━━ PROVIDED MATERIAL
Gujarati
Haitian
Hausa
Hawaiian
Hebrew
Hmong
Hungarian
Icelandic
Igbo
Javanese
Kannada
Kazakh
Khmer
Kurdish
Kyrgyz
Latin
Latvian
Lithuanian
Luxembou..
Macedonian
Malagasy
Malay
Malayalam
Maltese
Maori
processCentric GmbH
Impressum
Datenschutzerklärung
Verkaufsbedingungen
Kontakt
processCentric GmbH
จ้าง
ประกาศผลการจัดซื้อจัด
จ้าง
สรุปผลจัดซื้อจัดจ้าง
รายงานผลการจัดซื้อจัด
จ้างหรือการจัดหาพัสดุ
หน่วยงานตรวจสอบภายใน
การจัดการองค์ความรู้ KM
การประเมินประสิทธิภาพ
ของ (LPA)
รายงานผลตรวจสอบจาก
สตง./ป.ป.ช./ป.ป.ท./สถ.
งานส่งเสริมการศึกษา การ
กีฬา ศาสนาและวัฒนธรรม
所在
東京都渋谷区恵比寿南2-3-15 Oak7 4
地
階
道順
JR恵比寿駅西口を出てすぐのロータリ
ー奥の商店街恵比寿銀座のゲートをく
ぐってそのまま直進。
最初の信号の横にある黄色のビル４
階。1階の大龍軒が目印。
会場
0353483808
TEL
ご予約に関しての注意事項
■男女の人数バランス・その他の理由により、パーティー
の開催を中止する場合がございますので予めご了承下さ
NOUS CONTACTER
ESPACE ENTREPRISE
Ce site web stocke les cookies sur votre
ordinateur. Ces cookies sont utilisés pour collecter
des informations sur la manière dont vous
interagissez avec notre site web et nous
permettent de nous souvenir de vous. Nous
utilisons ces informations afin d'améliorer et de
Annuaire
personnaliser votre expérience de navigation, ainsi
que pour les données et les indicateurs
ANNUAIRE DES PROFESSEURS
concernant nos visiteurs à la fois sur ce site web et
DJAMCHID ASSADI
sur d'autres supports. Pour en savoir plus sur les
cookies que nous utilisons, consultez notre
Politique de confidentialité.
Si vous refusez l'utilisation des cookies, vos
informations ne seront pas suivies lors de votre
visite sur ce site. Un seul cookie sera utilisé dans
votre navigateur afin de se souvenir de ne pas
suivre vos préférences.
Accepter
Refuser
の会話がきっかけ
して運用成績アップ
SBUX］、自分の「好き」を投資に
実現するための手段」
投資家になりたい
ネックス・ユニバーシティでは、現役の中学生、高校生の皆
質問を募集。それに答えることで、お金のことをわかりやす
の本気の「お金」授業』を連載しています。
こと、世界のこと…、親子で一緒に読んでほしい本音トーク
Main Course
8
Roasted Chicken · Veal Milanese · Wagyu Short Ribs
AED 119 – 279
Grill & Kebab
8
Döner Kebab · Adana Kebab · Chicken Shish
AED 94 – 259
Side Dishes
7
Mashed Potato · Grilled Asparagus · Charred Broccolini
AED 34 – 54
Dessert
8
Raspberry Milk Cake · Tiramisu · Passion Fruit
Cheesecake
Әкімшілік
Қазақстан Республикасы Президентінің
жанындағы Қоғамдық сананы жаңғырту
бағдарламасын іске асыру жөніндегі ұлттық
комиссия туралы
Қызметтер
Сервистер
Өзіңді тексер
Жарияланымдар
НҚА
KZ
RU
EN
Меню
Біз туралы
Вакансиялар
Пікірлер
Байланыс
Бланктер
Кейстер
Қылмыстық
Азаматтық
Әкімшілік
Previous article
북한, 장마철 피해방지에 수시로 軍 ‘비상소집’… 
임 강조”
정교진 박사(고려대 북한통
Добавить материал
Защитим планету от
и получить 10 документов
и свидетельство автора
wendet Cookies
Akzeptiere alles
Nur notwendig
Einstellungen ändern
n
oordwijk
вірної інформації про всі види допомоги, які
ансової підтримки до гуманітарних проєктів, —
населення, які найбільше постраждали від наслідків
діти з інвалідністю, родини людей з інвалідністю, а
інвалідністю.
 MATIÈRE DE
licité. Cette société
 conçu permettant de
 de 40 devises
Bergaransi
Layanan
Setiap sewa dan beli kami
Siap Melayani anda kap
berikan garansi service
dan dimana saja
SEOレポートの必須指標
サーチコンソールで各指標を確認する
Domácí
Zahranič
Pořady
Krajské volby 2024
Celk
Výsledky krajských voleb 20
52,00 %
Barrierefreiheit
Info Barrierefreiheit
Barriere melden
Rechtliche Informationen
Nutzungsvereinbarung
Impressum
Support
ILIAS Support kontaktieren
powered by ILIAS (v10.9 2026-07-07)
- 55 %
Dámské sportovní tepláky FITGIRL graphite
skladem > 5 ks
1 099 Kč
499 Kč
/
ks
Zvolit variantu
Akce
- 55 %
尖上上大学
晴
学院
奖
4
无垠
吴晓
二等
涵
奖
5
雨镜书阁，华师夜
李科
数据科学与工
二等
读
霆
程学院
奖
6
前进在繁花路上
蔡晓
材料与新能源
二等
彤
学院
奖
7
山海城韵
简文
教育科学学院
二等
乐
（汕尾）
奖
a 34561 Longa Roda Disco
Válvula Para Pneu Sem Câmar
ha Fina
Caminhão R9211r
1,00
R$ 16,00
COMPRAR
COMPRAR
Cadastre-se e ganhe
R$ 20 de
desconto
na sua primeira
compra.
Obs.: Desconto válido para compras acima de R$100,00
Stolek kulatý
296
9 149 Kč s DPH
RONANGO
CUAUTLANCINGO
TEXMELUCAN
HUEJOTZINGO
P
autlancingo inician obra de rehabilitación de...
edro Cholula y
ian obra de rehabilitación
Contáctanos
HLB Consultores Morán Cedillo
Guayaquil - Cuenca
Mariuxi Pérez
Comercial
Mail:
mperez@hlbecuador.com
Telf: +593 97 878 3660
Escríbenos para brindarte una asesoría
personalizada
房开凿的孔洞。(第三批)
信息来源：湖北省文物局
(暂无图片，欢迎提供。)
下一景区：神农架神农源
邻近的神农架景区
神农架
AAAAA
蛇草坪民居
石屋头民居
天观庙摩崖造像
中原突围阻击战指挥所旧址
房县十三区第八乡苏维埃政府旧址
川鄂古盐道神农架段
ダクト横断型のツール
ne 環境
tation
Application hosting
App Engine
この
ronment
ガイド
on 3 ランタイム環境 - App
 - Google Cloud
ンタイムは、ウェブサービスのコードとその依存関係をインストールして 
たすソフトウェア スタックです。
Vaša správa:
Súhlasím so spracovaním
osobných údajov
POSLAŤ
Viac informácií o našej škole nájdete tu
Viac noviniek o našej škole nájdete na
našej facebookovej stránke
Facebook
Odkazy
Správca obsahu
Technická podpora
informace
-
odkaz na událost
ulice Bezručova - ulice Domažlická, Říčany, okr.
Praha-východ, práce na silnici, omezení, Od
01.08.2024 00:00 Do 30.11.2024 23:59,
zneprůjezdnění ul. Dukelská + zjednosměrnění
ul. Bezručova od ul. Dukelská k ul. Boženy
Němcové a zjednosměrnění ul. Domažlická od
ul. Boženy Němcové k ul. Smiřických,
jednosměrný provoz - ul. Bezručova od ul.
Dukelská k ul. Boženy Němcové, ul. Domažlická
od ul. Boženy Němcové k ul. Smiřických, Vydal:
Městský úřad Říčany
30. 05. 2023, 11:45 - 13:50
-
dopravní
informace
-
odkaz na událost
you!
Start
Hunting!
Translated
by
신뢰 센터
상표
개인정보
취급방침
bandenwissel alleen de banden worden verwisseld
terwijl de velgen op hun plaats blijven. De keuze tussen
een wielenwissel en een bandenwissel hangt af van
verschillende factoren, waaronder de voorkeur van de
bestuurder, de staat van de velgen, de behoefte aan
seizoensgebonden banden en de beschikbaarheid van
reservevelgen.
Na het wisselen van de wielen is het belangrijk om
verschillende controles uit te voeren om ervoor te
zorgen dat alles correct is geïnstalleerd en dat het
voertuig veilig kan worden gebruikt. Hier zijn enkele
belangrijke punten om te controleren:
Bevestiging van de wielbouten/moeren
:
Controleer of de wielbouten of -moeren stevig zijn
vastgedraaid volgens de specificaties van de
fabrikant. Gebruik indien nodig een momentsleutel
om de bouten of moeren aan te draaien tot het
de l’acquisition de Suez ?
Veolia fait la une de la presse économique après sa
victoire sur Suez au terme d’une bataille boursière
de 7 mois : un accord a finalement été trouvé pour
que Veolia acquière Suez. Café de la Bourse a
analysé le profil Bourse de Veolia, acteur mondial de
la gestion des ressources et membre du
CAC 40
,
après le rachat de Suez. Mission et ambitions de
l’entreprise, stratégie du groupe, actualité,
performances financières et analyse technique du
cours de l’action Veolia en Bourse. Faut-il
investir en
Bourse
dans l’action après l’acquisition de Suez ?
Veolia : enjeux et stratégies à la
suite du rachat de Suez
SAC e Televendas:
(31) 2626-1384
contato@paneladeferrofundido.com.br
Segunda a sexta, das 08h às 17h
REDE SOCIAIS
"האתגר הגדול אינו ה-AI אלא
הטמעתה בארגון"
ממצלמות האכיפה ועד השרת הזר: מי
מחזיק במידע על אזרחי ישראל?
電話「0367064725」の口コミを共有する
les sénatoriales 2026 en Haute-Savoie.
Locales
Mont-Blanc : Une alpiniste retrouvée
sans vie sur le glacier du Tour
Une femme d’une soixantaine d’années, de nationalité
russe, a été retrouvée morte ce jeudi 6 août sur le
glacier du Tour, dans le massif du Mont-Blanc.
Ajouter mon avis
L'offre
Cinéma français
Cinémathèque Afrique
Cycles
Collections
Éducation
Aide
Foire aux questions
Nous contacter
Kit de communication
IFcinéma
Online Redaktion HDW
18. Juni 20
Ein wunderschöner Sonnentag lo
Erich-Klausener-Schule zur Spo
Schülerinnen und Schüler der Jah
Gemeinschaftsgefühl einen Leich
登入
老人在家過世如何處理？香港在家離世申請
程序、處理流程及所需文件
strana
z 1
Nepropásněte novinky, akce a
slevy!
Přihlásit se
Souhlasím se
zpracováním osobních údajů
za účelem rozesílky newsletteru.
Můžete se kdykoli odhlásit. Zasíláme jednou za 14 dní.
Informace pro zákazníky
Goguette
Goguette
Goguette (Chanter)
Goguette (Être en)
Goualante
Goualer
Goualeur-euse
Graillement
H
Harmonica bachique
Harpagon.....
━━━━
■ EXERCISE REQUIREMENTS:
Starting at the first line of the data above, please restate word for word every line up to and including the one that holds "жанындағы Қоғамдық сананы жаңғырту", and add nothing else.

■ ANSWER TO THE PROBLEM:
Gujarati
Haitian
Hausa
Hawaiian
Hebrew
Hmong
Hungarian
Icelandic
Igbo
Javanese
Kannada
Kazakh
Khmer
Kurdish
Kyrgyz
Latin
Latvian
Lithuanian
Luxembou..
Macedonian
Malagasy
Malay
Malayalam
Maltese
Maori
processCentric GmbH
Impressum
Datenschutzerklärung
Verkaufsbedingungen
Kontakt
processCentric GmbH
จ้าง
ประกาศผลการจัดซื้อจัด
จ้าง
สรุปผลจัดซื้อจัดจ้าง
รายงานผลการจัดซื้อจัด
จ้างหรือการจัดหาพัสดุ
หน่วยงานตรวจสอบภายใน
การจัดการองค์ความรู้ KM
การประเมินประสิทธิภาพ
ของ (LPA)
รายงานผลตรวจสอบจาก
สตง./ป.ป.ช./ป.ป.ท./สถ.
งานส่งเสริมการศึกษา การ
กีฬา ศาสนาและวัฒนธรรม
所在
東京都渋谷区恵比寿南2-3-15 Oak7 4
地
階
道順
JR恵比寿駅西口を出てすぐのロータリ
ー奥の商店街恵比寿銀座のゲートをく
ぐってそのまま直進。
最初の信号の横にある黄色のビル４
階。1階の大龍軒が目印。
会場
0353483808
TEL
ご予約に関しての注意事項
■男女の人数バランス・その他の理由により、パーティー
の開催を中止する場合がございますので予めご了承下さ
NOUS CONTACTER
ESPACE ENTREPRISE
Ce site web stocke les cookies sur votre
ordinateur. Ces cookies sont utilisés pour collecter
des informations sur la manière dont vous
interagissez avec notre site web et nous
permettent de nous souvenir de vous. Nous
utilisons ces informations afin d'améliorer et de
Annuaire
personnaliser votre expérience de navigation, ainsi
que pour les données et les indicateurs
ANNUAIRE DES PROFESSEURS
concernant nos visiteurs à la fois sur ce site web et
DJAMCHID ASSADI
sur d'autres supports. Pour en savoir plus sur les
cookies que nous utilisons, consultez notre
Politique de confidentialité.
Si vous refusez l'utilisation des cookies, vos
informations ne seront pas suivies lors de votre
visite sur ce site. Un seul cookie sera utilisé dans
votre navigateur afin de se souvenir de ne pas
suivre vos préférences.
Accepter
Refuser
の会話がきっかけ
して運用成績アップ
SBUX］、自分の「好き」を投資に
実現するための手段」
投資家になりたい
ネックス・ユニバーシティでは、現役の中学生、高校生の皆
質問を募集。それに答えることで、お金のことをわかりやす
の本気の「お金」授業』を連載しています。
こと、世界のこと…、親子で一緒に読んでほしい本音トーク
Main Course
8
Roasted Chicken · Veal Milanese · Wagyu Short Ribs
AED 119 – 279
Grill & Kebab
8
Döner Kebab · Adana Kebab · Chicken Shish
AED 94 – 259
Side Dishes
7
Mashed Potato · Grilled Asparagus · Charred Broccolini
AED 34 – 54
Dessert
8
Raspberry Milk Cake · Tiramisu · Passion Fruit
Cheesecake
Әкімшілік
Қазақстан Республикасы Президентінің
жанындағы Қоғамдық сананы жаңғырту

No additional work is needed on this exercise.